Challenge: Reducing Cost, Boosting Availability and Scalability of Unstructured Data Storage
Many of today’s companies are faced with the inevitable need to accommodate exponential growth in unstructured data; meeting this challenge is not a question of if but of when. Deploying sufficient storage capacity through a conventional centralized server becomes increasingly problematic as capacity needs rise. Not only does each storage device’s effective throughput decrease as more devices are added to the server, the availability of their data is severely compromised by reliance on a single potential point of failure (the server).
Distributed database architectures are an alternative solution to these scalability challenges (especially when there’s a need to maintain SLAs); by spreading unstructured data across multiple servers and storage nodes, performance and data availability are significantly improved. However, this cluster approach does entail some challenges; adding more servers within a cluster can be costly and labor-intensive, in both initial hardware deployment and rebalancing of data when servers are added or deleted, as well as replication of data throughout the cluster to ensure adequate fault tolerance.
Solution: Basho Riak and Riak CS—Open Source Distributed Databases
Basho is a distributed systems company that makes Riak, an open source distributed NoSQL database, and Riak CS, open source cloud storage software. Both Riak and Riak CS are extremely effective when used to store large amounts of critical unstructured data that applications and users can constantly access (for example, patient health records, archived weather data, video storage for major media networks, user information and settings for mobile apps, and much more).
Riak differentiates itself from other NoSQL database solutions with its particular emphasis on high availability, making it an excellent choice for environments where downtime is unacceptable. Riak’s built-in replication and masterless design allow it to survive network partitions and hardware failures that would significantly disrupt most other databases.
Another distinguishing characteristic of Riak is its operational simplicity, especially at scale. With Riak, users can easily add (or remove) nodes and servers to a cluster, and Riak automatically rebalances data across the cluster. It also achieves a near-linear performance increase as users add capacity. Additionally, since Riak is built to withstand node failure, operators don’t need to worry when nodes go down, as the system will still remain read/write available.
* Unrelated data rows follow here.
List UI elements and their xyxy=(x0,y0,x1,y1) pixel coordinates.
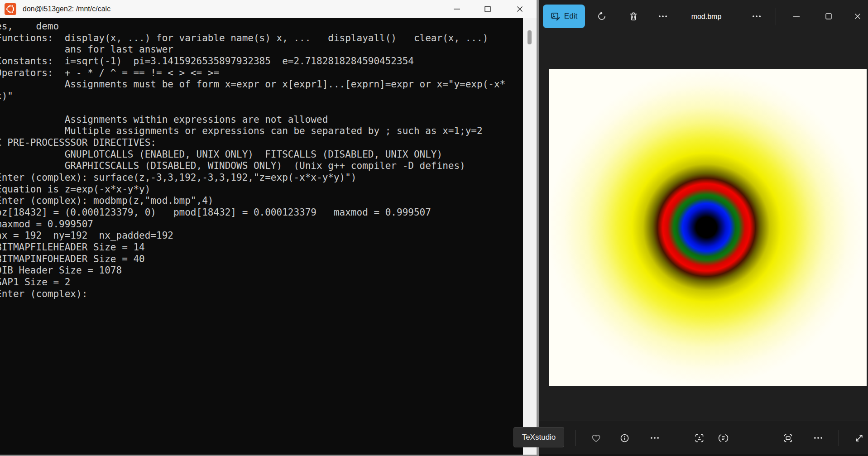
terminal-line: Assignments must be of form x=expr or x[… xyxy=(0,79,523,91)
rotate-button[interactable] xyxy=(592,6,612,26)
desktop: don@i513gen2: /mnt/c/calc es, demo Funct… xyxy=(0,0,868,456)
terminal-line: BITMAPFILEHEADER Size = 14 xyxy=(0,242,523,254)
photos-close-button[interactable] xyxy=(847,6,868,26)
terminal-line: Constants: i=sqrt(-1) pi=3.1415926535897… xyxy=(0,56,523,67)
terminal-line: maxmod = 0.999507 xyxy=(0,219,523,230)
photos-maximize-button[interactable] xyxy=(818,6,839,26)
terminal-line: nx = 192 ny=192 nx_padded=192 xyxy=(0,230,523,242)
terminal-line: Operators: + - * / ^ = == != < > <= >= xyxy=(0,67,523,79)
terminal-line: Enter (complex): xyxy=(0,288,523,300)
terminal-line: Assignments within expressions are not a… xyxy=(0,114,523,126)
tooltip-label: TeXstudio xyxy=(522,433,556,442)
terminal-line: DIB Header Size = 1078 xyxy=(0,265,523,277)
terminal-line: Multiple assignments or expressions can … xyxy=(0,125,523,137)
terminal-minimize-button[interactable] xyxy=(446,0,467,18)
visual-search-button[interactable] xyxy=(689,428,709,448)
text-extract-button[interactable] xyxy=(713,428,733,448)
ellipsis-icon xyxy=(658,11,668,21)
terminal-window: don@i513gen2: /mnt/c/calc es, demo Funct… xyxy=(0,0,539,455)
ellipsis-icon xyxy=(813,433,823,443)
toolbar-separator xyxy=(776,8,776,25)
edit-button-label: Edit xyxy=(564,12,577,21)
terminal-line: Enter (complex): modbmp(z,"mod.bmp",4) xyxy=(0,195,523,207)
terminal-line: GNUPLOTCALLS (ENABLED, UNIX ONLY) FITSCA… xyxy=(0,149,523,161)
fit-screen-icon xyxy=(783,433,793,443)
ellipsis-icon xyxy=(650,433,660,443)
photos-window-edge xyxy=(539,454,868,456)
terminal-output[interactable]: es, demo Functions: display(x, ...) for … xyxy=(0,18,523,455)
heart-icon xyxy=(591,433,601,443)
terminal-scrollbar-thumb[interactable] xyxy=(528,30,532,44)
info-icon xyxy=(619,433,630,443)
terminal-line: es, demo xyxy=(0,21,523,33)
text-extract-icon xyxy=(718,433,729,443)
photos-window: Edit xyxy=(539,0,868,456)
terminal-line: x)" xyxy=(0,91,523,102)
photos-filename: mod.bmp xyxy=(679,0,734,33)
photos-toolbar: Edit xyxy=(539,0,868,33)
terminal-line: Enter (complex): surface(z,-3,3,192,-3,3… xyxy=(0,172,523,184)
delete-button[interactable] xyxy=(623,6,643,26)
more-button[interactable] xyxy=(645,428,665,448)
expand-diagonal-icon xyxy=(854,433,864,443)
terminal-line: Equation is z=exp(-x*x-y*y) xyxy=(0,184,523,196)
terminal-line: BITMAPINFOHEADER Size = 40 xyxy=(0,254,523,265)
photos-bottom-bar xyxy=(539,421,868,454)
trash-icon xyxy=(628,11,638,21)
photos-minimize-button[interactable] xyxy=(786,6,807,26)
terminal-line: C PRE-PROCESSSOR DIRECTIVES: xyxy=(0,137,523,149)
fullscreen-button[interactable] xyxy=(849,428,868,448)
file-info-button[interactable] xyxy=(614,428,634,448)
more-options-button[interactable] xyxy=(653,6,673,26)
terminal-titlebar[interactable]: don@i513gen2: /mnt/c/calc xyxy=(0,0,537,18)
terminal-line: GRAPHICSCALLS (DISABLED, WINDOWS ONLY) (… xyxy=(0,160,523,172)
terminal-line xyxy=(0,102,523,114)
ubuntu-icon xyxy=(5,3,16,15)
edit-button[interactable]: Edit xyxy=(543,5,585,28)
terminal-scrollbar[interactable] xyxy=(523,18,537,455)
see-more-button[interactable] xyxy=(747,6,767,26)
terminal-line: Functions: display(x, ...) for variable … xyxy=(0,33,523,44)
fit-to-window-button[interactable] xyxy=(778,428,798,448)
terminal-line: GAP1 Size = 2 xyxy=(0,277,523,288)
favorite-button[interactable] xyxy=(586,428,606,448)
bottombar-separator xyxy=(839,430,839,446)
edit-image-icon xyxy=(551,11,561,21)
rotate-icon xyxy=(597,11,607,21)
terminal-maximize-button[interactable] xyxy=(477,0,498,18)
photo-mod-bmp[interactable] xyxy=(549,69,867,386)
terminal-close-button[interactable] xyxy=(509,0,530,18)
terminal-line: ans for last answer xyxy=(0,44,523,56)
terminal-line: pz[18432] = (0.000123379, 0) pmod[18432]… xyxy=(0,207,523,219)
terminal-title: don@i513gen2: /mnt/c/calc xyxy=(23,0,110,18)
ellipsis-icon xyxy=(752,11,762,21)
bottombar-separator xyxy=(575,430,575,446)
visual-search-icon xyxy=(694,433,705,443)
taskbar-tooltip: TeXstudio xyxy=(513,427,564,447)
zoom-options-button[interactable] xyxy=(808,428,828,448)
Riak CS is built on top of Riak, exposing higher-level storage functions, including large object support, an S3- and Swift-compatible API, multi-tenancy, and per-user storage and access statistics. Using Riak as the underlying storage ensures that Riak CS has the same level of high availability, fault-tolerance and operational simplicity as Riak. Riak CS is ideal for building public or private clouds, as reliable storage to power applications and services, or as a turnkey replacement for applications leveraging other cloud solutions.
Riak CS exposes large object support and features multi-part upload, allowing for the storage of objects in the terabyte range. When objects are uploaded to Riak CS, the object is broken up into smaller chunks that are streamed, stored and replicated in the underlying cluster. Each block is associated with metadata for retrieval. Since data is replicated, and other nodes automatically take over responsibilities of nodes that go down, data remains available even in failure conditions.
High-Availability Object Storage With Lower Cloud TCO
Basho’s Riak and Riak CS solutions deliver exceptional data availability and fault tolerance (via tools such as automatic and intelligent replication), as well as uncompromised performance in large-scale environments—without burdening users with complex installation and management tasks. As a result, organizations spend much less time administering their database infrastructure, which directly translates into reduced TCO.
What’s more, Basho has committed to significantly advancing the economics and performance potential of cloud architectures by collaborating with Seagate Technology on its development of the Seagate Kinetic Open Storage platform.
Basho Leverages Seagate Kinetic Open Storage Platform to Decrease Cloud Architecture TCO, Boost Performance
The Seagate Kinetic Open Storage platform eliminates the storage server tier of traditional data center architectures by enabling applications to speak directly to the storage system, thereby making possible reduced expenses associated with the acquisition, deployment and support costs of hyperscale storage infrastructures. The platform is a fundamentally new architecture, integrating an open source API and Ethernet connectivity with Seagate hard drive technology.
Customers deploying Riak on the Seagate Kinetic Open Storage platform can realize the following benefits:
- An increase in I/O efficiency by removing bottlenecks and optimizing cluster management, data replication, migration and active multi-datacenter performance
- An improvement in customer total cost of operation (TCO) by up to 50% through simplified operations
- An additional cost savings by maximizing storage density through reduced power and cooling costs, and receiving potentially dramatic savings in cloud data center build outs
Basho’s distributed database relies on key/value stores directly attached to servers, and the Seagate Kinetic drive simplifies the management of the key/value store, file system, logical volume manager, RAID controllers and actual devices by replacing them with a simple socket-based network interface. Freeing drives from their server chassis enables independent scaling of capacity and throughput of a cloud architecture—providing more options in the long run.